Exercise inputs
'''

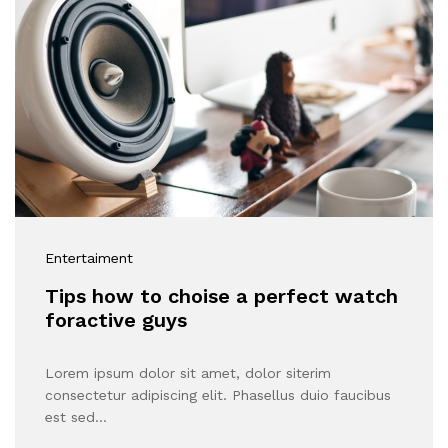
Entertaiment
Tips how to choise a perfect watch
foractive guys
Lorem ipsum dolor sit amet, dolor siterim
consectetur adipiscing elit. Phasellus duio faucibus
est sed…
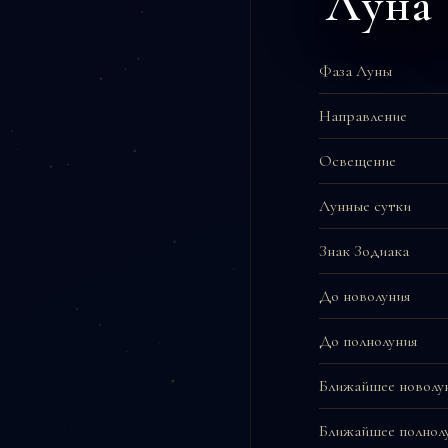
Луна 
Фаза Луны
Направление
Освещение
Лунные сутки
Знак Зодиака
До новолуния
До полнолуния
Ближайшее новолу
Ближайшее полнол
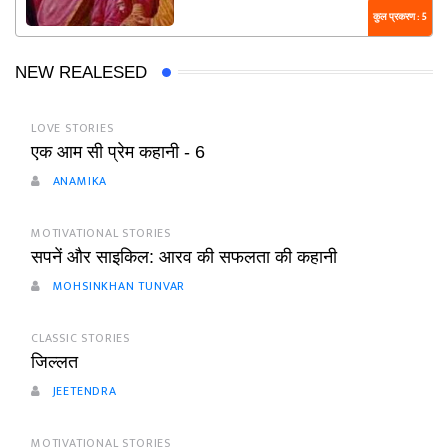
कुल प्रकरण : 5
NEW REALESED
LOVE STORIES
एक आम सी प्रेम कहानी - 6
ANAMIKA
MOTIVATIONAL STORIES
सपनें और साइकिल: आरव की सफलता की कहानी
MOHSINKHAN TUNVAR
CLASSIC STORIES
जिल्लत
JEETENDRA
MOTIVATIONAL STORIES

'''

Required action
Print nothing except the lines from the one with "consectetur adipiscing elit." through the last line of the listing, exactly as written and with pictures removed.

Answer space
consectetur adipiscing elit. Phasellus duio faucibus
est sed…
Луна 
Фаза Луны
Направление
Освещение
Лунные сутки
Знак Зодиака
До новолуния
До полнолуния
Ближайшее новолу
Ближайшее полнол
कुल प्रकरण : 5
NEW REALESED
LOVE STORIES
एक आम सी प्रेम कहानी - 6
ANAMIKA
MOTIVATIONAL STORIES
सपनें और साइकिल: आरव की सफलता की कहानी
MOHSINKHAN TUNVAR
CLASSIC STORIES
जिल्लत
JEETENDRA
MOTIVATIONAL STORIES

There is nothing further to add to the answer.